[[ Data open ]]

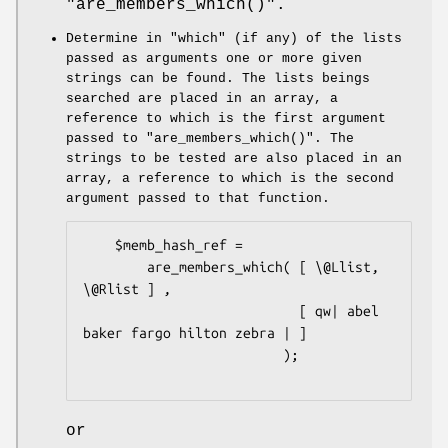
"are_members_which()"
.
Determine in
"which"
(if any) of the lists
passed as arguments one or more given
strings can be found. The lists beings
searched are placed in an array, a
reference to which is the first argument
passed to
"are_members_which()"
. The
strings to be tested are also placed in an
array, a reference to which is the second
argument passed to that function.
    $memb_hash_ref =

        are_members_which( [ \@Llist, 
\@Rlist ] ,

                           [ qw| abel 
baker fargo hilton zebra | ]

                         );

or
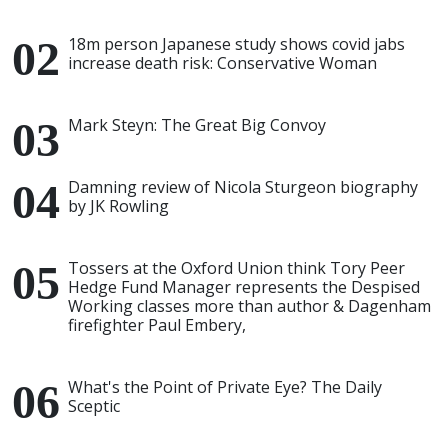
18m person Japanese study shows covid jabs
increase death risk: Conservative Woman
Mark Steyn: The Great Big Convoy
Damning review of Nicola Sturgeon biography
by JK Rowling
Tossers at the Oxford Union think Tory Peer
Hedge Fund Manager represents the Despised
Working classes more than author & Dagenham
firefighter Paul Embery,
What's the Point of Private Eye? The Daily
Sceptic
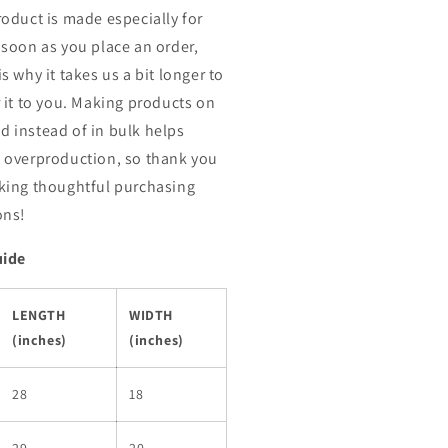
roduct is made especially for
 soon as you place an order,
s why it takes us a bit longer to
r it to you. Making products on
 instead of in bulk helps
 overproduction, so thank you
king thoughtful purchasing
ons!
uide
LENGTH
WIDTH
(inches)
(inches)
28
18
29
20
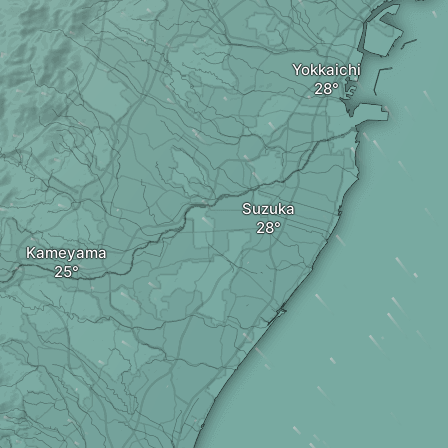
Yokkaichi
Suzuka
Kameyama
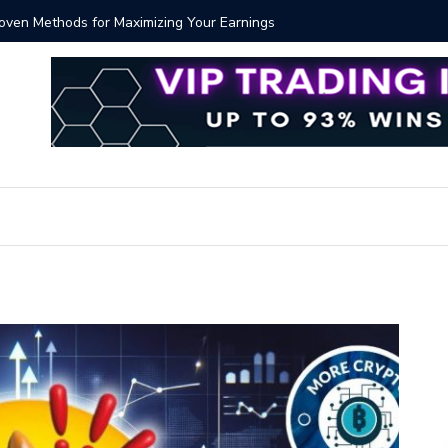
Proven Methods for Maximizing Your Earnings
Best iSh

[[ Data closed ]]
[[ Data open ]]

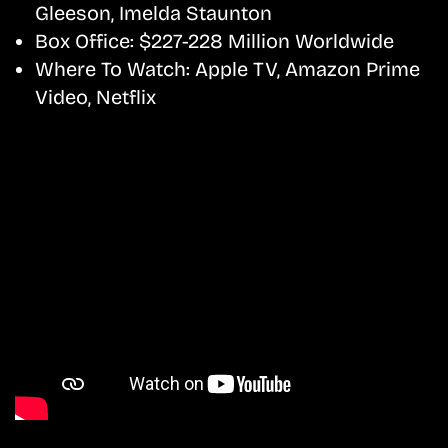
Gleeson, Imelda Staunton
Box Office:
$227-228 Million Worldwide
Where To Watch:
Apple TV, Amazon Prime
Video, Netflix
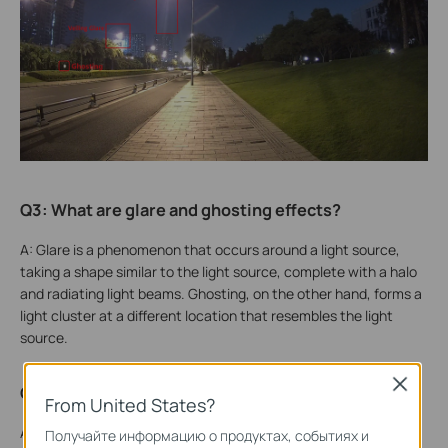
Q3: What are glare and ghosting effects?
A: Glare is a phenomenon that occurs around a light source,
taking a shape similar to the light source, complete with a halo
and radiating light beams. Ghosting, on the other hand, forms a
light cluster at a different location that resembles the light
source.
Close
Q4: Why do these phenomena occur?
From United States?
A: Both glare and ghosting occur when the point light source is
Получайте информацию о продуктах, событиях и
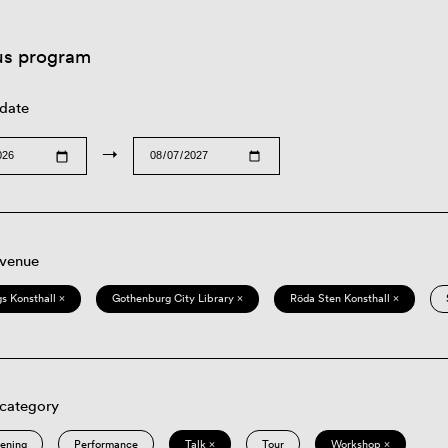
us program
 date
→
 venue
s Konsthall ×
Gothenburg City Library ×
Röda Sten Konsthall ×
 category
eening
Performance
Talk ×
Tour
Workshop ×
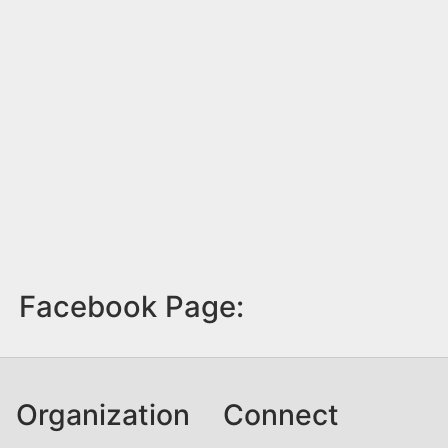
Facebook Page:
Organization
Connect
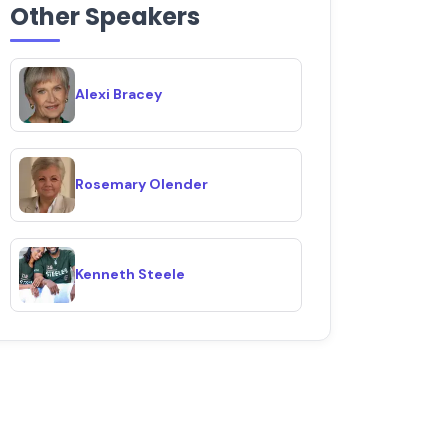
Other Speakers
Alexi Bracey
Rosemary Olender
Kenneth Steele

[[ Data closed ]]
[[ Data open ]]

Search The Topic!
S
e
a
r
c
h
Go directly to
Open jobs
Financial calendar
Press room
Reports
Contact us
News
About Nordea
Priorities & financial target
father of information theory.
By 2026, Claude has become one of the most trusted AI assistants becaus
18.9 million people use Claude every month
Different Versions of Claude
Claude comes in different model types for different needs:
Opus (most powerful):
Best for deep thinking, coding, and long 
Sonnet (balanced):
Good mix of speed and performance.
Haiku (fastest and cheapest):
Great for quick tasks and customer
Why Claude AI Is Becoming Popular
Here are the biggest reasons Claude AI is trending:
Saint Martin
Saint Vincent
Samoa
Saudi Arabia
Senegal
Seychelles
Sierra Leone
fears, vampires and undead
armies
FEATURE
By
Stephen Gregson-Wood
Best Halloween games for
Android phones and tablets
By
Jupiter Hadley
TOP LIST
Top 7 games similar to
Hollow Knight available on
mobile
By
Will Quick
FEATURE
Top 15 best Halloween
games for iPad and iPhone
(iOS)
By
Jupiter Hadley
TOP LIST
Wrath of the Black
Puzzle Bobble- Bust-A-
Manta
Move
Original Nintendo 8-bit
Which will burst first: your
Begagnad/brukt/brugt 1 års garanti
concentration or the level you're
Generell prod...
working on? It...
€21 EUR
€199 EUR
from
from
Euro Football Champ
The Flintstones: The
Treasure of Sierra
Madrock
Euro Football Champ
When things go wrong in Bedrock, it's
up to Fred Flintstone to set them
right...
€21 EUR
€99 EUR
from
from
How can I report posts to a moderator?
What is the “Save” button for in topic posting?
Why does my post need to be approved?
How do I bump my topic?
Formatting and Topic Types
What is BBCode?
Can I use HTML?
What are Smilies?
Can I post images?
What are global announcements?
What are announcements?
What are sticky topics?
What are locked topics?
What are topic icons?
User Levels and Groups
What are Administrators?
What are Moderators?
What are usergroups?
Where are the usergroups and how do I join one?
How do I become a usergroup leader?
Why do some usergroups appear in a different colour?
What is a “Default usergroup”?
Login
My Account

[[ Data closed ]]

_To do:_ Within the entries above, work out how many lines contain the word "become". The number alone is the answer.

_Exercise output:_ 2